Speed, size, or price?
Speed is definitely the most important. To maintain their competitive edge, investment institutions need to be quick, nimble, and flexible in order to get their new product in the market first. Again, this is where spreadsheets become essential as they enable the traders to experiment with the more complex trades and produce results fast.

On adding value?
Added value comes from the innovation and drive residing in the top-tier minds of the organization. The challenge is removing the obstacles that prevent the use of this mental horsepower while applying sufficient controls to prevent abuse. Too often the control processes force value to be lost before the ideas can reach the market. The use of controlled, integrated, and strategic spreadsheets maximizes the value-add that can reach the market and generate profit.


0606-Jeff-Shoreman-200x250.jpgJeff Shoreman, Chief Operating Officer, Eze Castle Software

Jeff, what’s the best strategy for this year and next?
To compete in the marketplace, investment firms will need enterprise architectures that are both flexible and scalable. This is becoming increasingly true with the growing complexity of investment strategies through globalization and asset class coverage; the speed and volume of financial data; and the increased need to tightly integrate disparate systems along the lifecycle of a trade.

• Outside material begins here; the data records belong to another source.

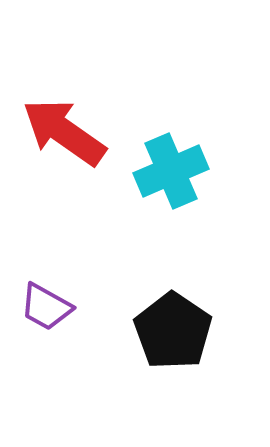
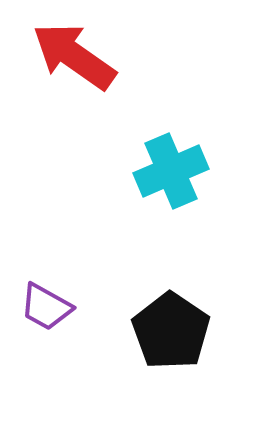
red arrow: moved 10 px right, 76 px up
black pentagon: moved 2 px left
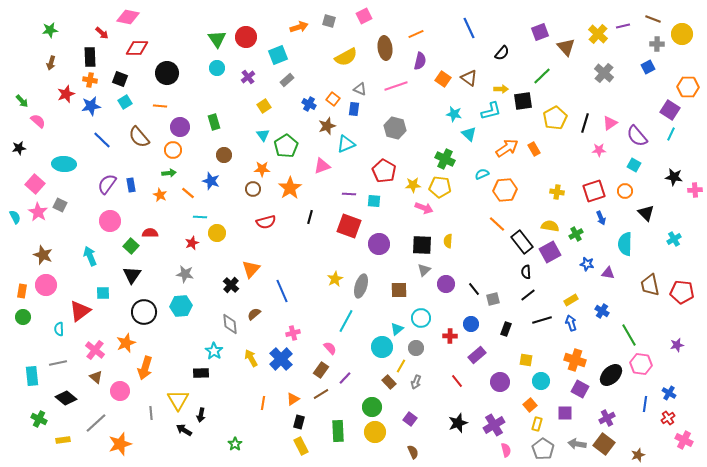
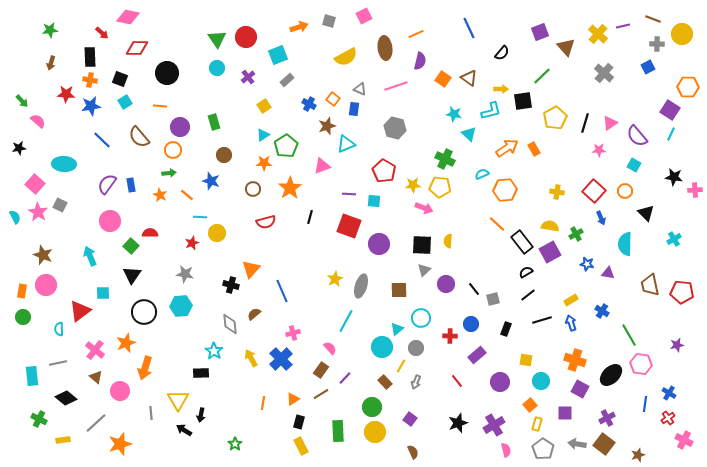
red star at (66, 94): rotated 24 degrees clockwise
cyan triangle at (263, 135): rotated 32 degrees clockwise
orange star at (262, 169): moved 2 px right, 6 px up
red square at (594, 191): rotated 30 degrees counterclockwise
orange line at (188, 193): moved 1 px left, 2 px down
black semicircle at (526, 272): rotated 64 degrees clockwise
black cross at (231, 285): rotated 28 degrees counterclockwise
brown rectangle at (389, 382): moved 4 px left
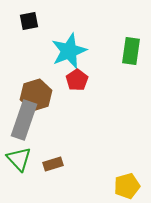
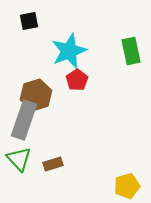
green rectangle: rotated 20 degrees counterclockwise
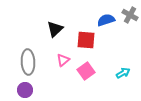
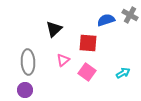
black triangle: moved 1 px left
red square: moved 2 px right, 3 px down
pink square: moved 1 px right, 1 px down; rotated 18 degrees counterclockwise
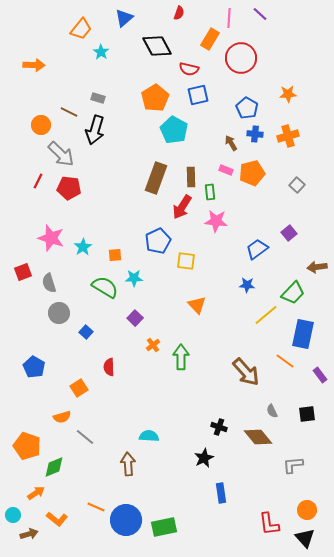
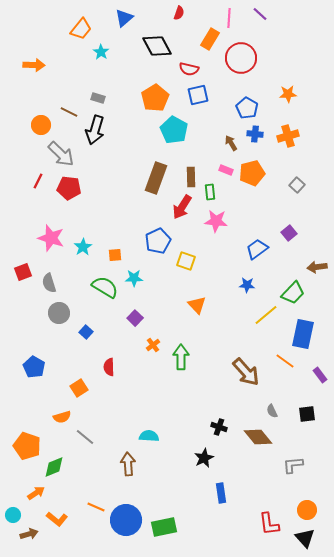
yellow square at (186, 261): rotated 12 degrees clockwise
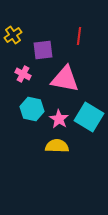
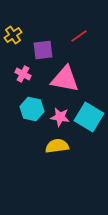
red line: rotated 48 degrees clockwise
pink star: moved 1 px right, 2 px up; rotated 24 degrees counterclockwise
yellow semicircle: rotated 10 degrees counterclockwise
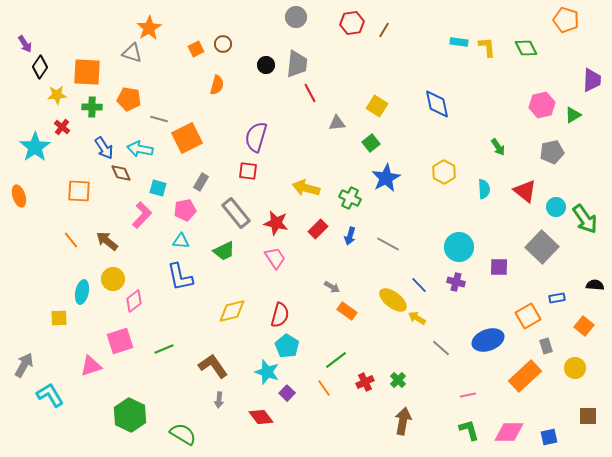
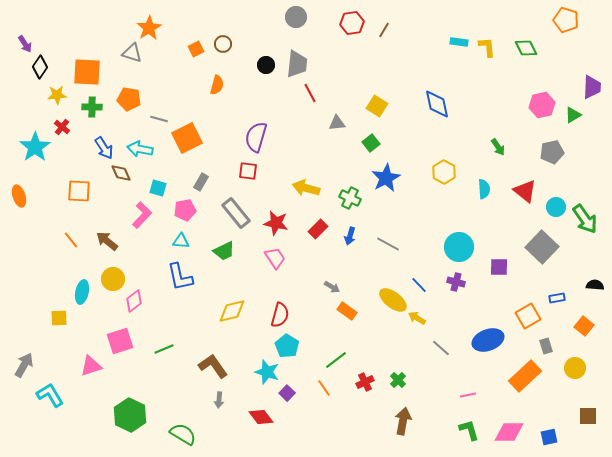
purple trapezoid at (592, 80): moved 7 px down
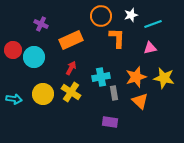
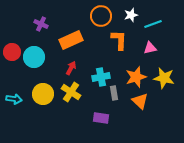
orange L-shape: moved 2 px right, 2 px down
red circle: moved 1 px left, 2 px down
purple rectangle: moved 9 px left, 4 px up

The biggest mistake investment firms make?
Investment firms often underestimate the depth and breadth of the changes that are needed to modernize their infrastructure. To avoid this pitfall, firms must clearly define and maintain their enterprise architecture and then apply the right technology and resources to it. Instead of simply reacting to market demand, today it is imperative that investment firms balance their core competencies (research, portfolio analysis, trading) with the challenges of real-time technology (functionality, scalability, integration). Strategic partnerships with key financial technology providers will emerge as an important strategy as investment institutions build out their enterprise architectures.

Speed, size, or price?
All of the above. The optimization of speed, size, and price really depends on the particular investment strategy, but all three are critical. To support these added speed, size, and price requirements, more transparent statistics and analytics are needed. This requires architecture with the scale and flexibility to handle the expected explosion in data.

What about on adding value to each trade?
Adding value to each trade requires that the right information be available at the right time along the entire life cycle of the trade: pre-trade, during execution, and post-trade. The flexibility and ease of integration afforded by service-oriented architecture-based infrastructures allows for dynamic, real-time updates of data across multiple systems, both third-party and proprietary. For the first time, all of the information about an order can be condensed into a single blotter view for both analysis and action.